--- RECORD EXCERPTS ---

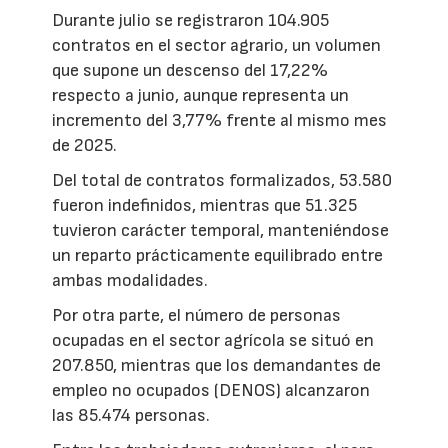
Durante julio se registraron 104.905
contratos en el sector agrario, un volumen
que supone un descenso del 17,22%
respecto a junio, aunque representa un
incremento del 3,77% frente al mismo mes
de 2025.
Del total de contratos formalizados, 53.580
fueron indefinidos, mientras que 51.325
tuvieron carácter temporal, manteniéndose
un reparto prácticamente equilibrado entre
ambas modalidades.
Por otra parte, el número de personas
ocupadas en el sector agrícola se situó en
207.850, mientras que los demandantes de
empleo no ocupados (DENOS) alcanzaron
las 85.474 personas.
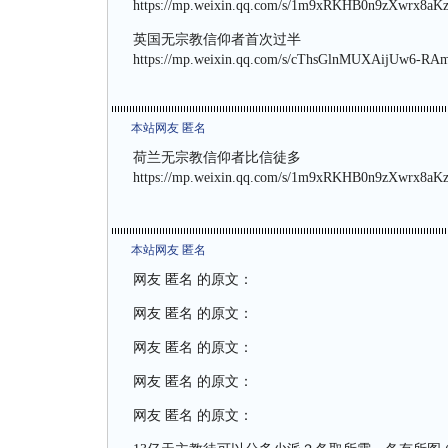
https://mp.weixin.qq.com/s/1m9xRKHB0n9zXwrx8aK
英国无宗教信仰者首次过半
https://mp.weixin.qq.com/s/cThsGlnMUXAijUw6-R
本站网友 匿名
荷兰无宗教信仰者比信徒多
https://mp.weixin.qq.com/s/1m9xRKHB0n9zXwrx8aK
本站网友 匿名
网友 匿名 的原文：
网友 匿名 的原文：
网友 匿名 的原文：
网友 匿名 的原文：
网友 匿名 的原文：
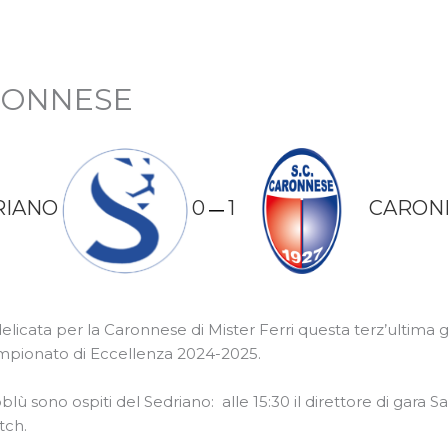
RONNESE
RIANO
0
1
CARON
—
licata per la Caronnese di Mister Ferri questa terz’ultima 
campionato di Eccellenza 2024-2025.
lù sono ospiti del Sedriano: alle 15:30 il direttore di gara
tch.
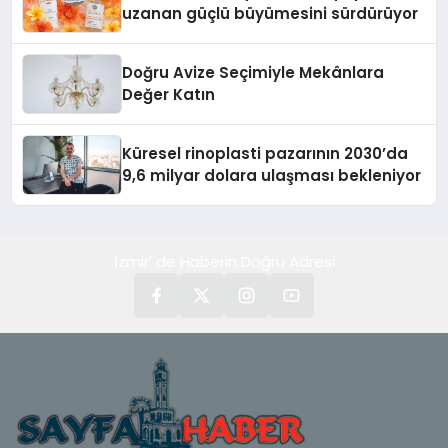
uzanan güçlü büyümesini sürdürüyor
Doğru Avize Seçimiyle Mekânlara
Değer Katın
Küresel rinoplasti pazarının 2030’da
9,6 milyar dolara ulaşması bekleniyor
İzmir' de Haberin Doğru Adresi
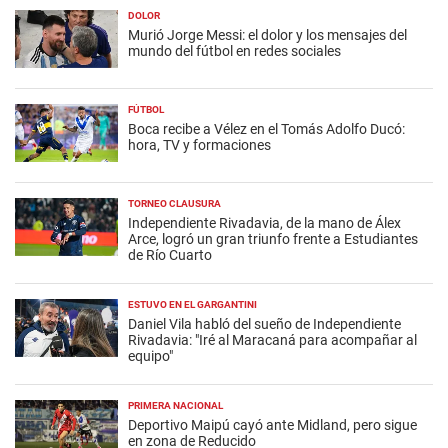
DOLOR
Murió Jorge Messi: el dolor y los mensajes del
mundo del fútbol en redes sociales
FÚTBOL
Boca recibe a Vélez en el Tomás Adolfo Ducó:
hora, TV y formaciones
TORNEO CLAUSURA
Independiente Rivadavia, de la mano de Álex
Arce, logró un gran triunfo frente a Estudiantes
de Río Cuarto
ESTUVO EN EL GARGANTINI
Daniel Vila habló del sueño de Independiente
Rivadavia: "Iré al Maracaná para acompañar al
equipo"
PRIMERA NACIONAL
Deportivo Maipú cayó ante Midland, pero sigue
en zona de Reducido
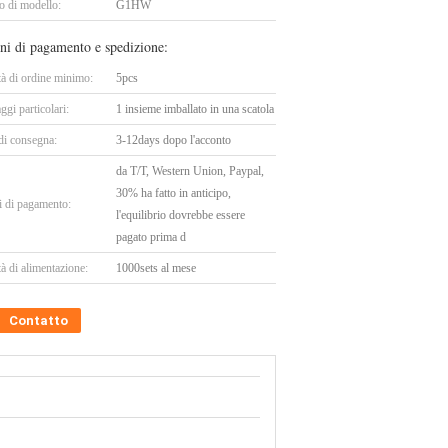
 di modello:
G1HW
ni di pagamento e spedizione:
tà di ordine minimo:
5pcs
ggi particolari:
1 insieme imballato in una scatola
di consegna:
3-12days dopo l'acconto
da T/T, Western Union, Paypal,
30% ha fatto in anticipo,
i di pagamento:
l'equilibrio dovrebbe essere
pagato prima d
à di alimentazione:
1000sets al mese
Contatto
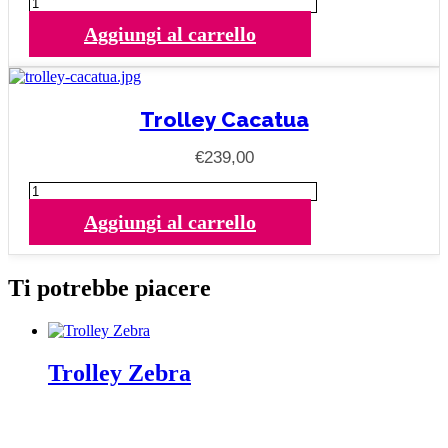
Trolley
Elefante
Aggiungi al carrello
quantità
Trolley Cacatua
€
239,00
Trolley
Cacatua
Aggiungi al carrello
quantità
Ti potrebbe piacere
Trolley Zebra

---
--- RECORD EXCERPTS ---

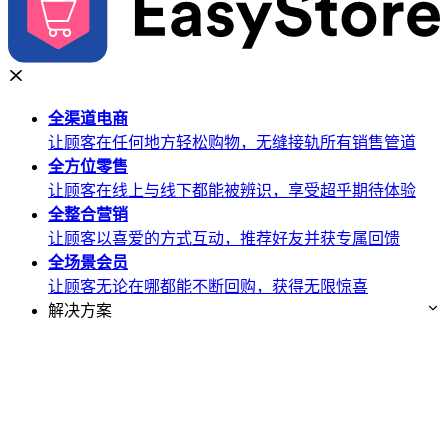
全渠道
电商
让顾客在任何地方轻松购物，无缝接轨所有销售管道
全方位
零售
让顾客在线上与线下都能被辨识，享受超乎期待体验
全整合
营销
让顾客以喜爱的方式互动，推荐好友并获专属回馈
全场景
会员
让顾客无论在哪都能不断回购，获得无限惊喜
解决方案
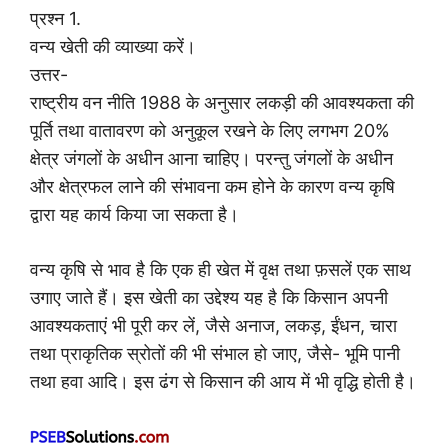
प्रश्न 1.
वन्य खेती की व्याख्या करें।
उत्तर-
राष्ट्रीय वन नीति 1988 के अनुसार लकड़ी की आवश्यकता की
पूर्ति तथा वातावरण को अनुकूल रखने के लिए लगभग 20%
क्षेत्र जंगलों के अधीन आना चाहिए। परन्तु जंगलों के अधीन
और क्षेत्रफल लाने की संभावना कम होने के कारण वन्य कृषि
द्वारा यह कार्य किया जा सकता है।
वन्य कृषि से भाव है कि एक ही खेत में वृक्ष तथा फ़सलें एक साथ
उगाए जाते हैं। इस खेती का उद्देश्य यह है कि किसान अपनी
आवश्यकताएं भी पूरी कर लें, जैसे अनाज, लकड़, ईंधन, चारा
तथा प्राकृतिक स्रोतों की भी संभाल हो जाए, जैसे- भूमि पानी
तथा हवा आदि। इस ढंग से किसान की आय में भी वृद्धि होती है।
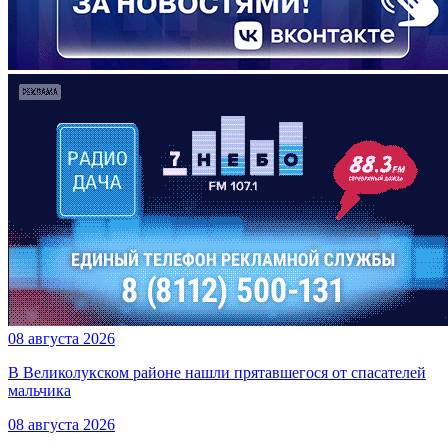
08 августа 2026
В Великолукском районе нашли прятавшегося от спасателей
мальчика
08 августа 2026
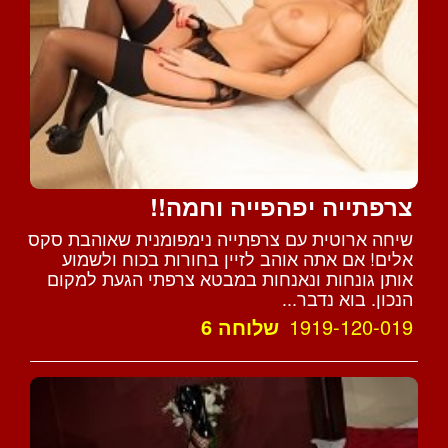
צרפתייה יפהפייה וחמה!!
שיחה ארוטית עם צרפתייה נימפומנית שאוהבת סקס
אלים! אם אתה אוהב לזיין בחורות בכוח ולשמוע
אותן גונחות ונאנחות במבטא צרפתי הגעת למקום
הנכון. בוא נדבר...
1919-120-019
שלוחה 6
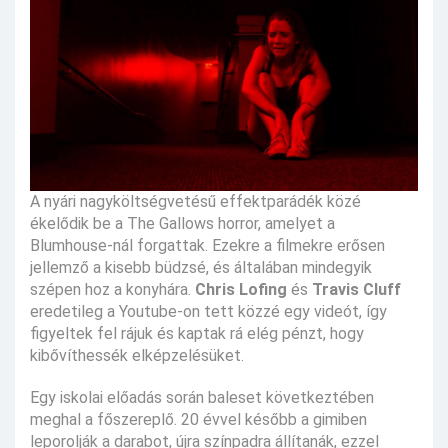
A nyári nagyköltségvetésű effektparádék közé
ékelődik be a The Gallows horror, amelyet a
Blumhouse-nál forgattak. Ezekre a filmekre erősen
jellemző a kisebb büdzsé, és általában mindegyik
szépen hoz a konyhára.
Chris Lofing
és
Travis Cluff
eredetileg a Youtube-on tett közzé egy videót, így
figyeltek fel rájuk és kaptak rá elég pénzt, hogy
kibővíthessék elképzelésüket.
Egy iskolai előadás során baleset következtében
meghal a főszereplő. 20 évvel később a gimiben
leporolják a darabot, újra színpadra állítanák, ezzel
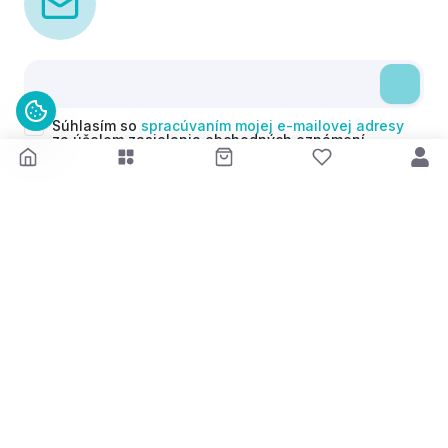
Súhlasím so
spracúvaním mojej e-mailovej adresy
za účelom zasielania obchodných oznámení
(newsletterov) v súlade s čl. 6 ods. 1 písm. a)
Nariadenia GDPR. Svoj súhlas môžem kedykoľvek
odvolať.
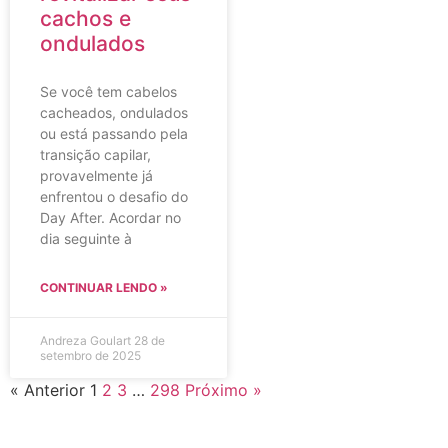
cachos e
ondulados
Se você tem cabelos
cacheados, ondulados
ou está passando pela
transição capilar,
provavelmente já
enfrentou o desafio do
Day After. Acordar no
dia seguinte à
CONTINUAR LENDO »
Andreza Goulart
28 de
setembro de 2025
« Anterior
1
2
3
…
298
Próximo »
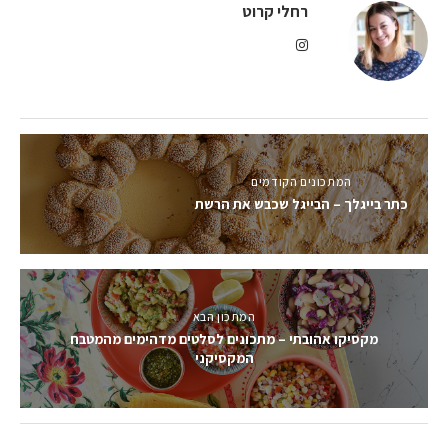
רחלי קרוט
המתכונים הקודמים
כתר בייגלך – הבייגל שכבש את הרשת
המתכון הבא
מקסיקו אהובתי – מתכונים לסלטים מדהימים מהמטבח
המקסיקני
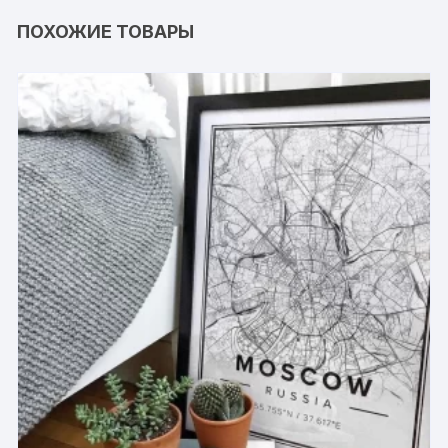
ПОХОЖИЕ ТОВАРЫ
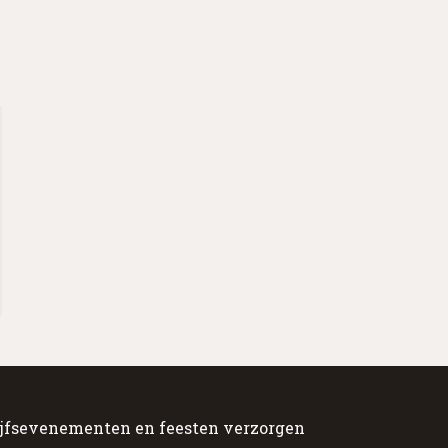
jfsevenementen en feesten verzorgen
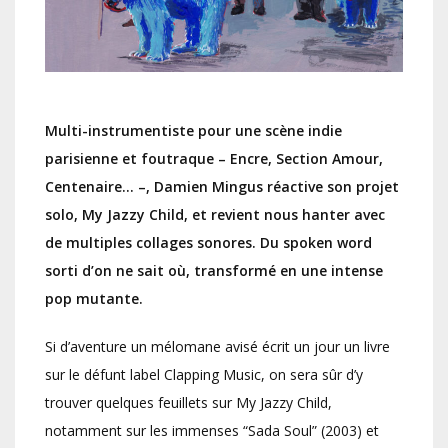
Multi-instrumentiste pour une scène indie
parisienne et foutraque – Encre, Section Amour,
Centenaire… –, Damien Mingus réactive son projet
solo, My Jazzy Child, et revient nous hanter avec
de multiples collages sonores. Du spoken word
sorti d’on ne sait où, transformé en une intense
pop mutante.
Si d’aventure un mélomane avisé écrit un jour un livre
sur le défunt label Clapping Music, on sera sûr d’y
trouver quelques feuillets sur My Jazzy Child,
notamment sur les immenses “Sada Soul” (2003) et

---

__PROBLEM REQUIREMENTS__: Reproduce exactly the stretch of the material above that starts at the line with "Blumhouse-nál forgattak. Ezekre" and ends at the line with "Egy iskolai előadás", both included, and nothing else.

__REPLY TO THE EXERCISE__:
Blumhouse-nál forgattak. Ezekre a filmekre erősen
jellemző a kisebb büdzsé, és általában mindegyik
szépen hoz a konyhára.
Chris Lofing
és
Travis Cluff
eredetileg a Youtube-on tett közzé egy videót, így
figyeltek fel rájuk és kaptak rá elég pénzt, hogy
kibővíthessék elképzelésüket.
Egy iskolai előadás során baleset következtében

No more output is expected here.